При этом у голубоглазой части наших поселян глаза горели синим пламенем газовой горелки, а у темноглазых, хотя тоже вспыхивали, но не так ярко и не так доверчиво, как этого бы хотелось.
Кто-то где-то якобы видел распоряжение газифицировать не каждый дом и квартиру, а через одну, и называлось это «пунктирная газификация». Грядущее неравенство тревожило, угнетало, порождало оговоры как самой идеи газификации, так и слухов о «пунктире», намечало распри, из которых не будет выхода и, конечно, египетские казни.
Кто-то наоборот слыхал, что проведут всем, но из-за экономии — по слишком тонким трубам, а на плите будет одна конфорка с приделанной намертво сковородкой для яичницы из двух яиц.
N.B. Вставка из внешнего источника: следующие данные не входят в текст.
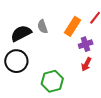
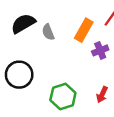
black semicircle: (21, 33) -> (23, 24), moved
red arrow: (86, 64) -> (102, 95), moved

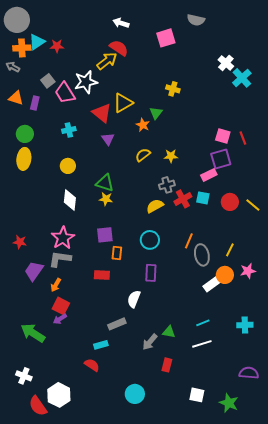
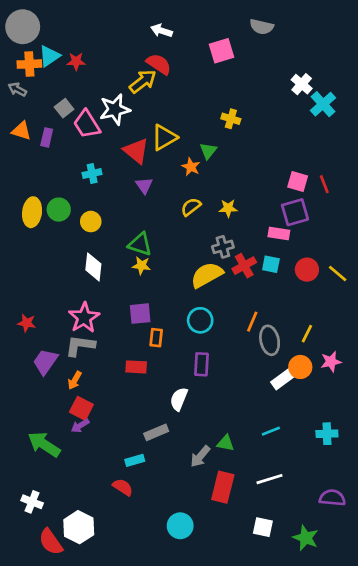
green circle: (25, 134) -> (59, 210), moved
pink rectangle: (209, 175) -> (279, 234), turned 35
yellow semicircle: (155, 206) -> (207, 275), size x1.4
white line: (202, 344) -> (270, 479), moved
red rectangle: (167, 365) -> (223, 487), size x1.6

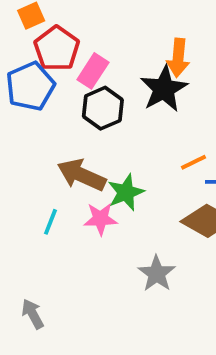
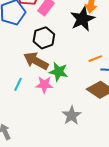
black hexagon: (103, 108) -> (44, 38), moved
green star: (126, 192) -> (59, 72), turned 30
Или что-то там еще.
Чего только не говорили!
Времена эти теперь изрядно отдалились и вспоминаются как легендарные, поэтому описывать их мы можем только в стиле баснословном, с преувеличениями и фантазиями, ибо если получится вспомнить, как оно было на самом деле, правда тех дней покажется непомерным преувеличением вроде помянутой уже приделанной намертво сковородки.
Повторяю, чего только тогда не говорилось, чего только не происходило и чего только не выдумывалось.
А посему старик Самуил Акибыч то и дело стал ходить в свой сарай, где скрытый от чужих глаз прислоненным внаклонку сырым малопригодным для отопления горбылем, стоял его давнишний — нэповских еще времен — сатуратор.
Самуил Акибыч в те годы был Королем газировки, по-прежнему еще называвшейся «сельтерской» (в его произношении «зельтерской»), и какое же это было чудное время!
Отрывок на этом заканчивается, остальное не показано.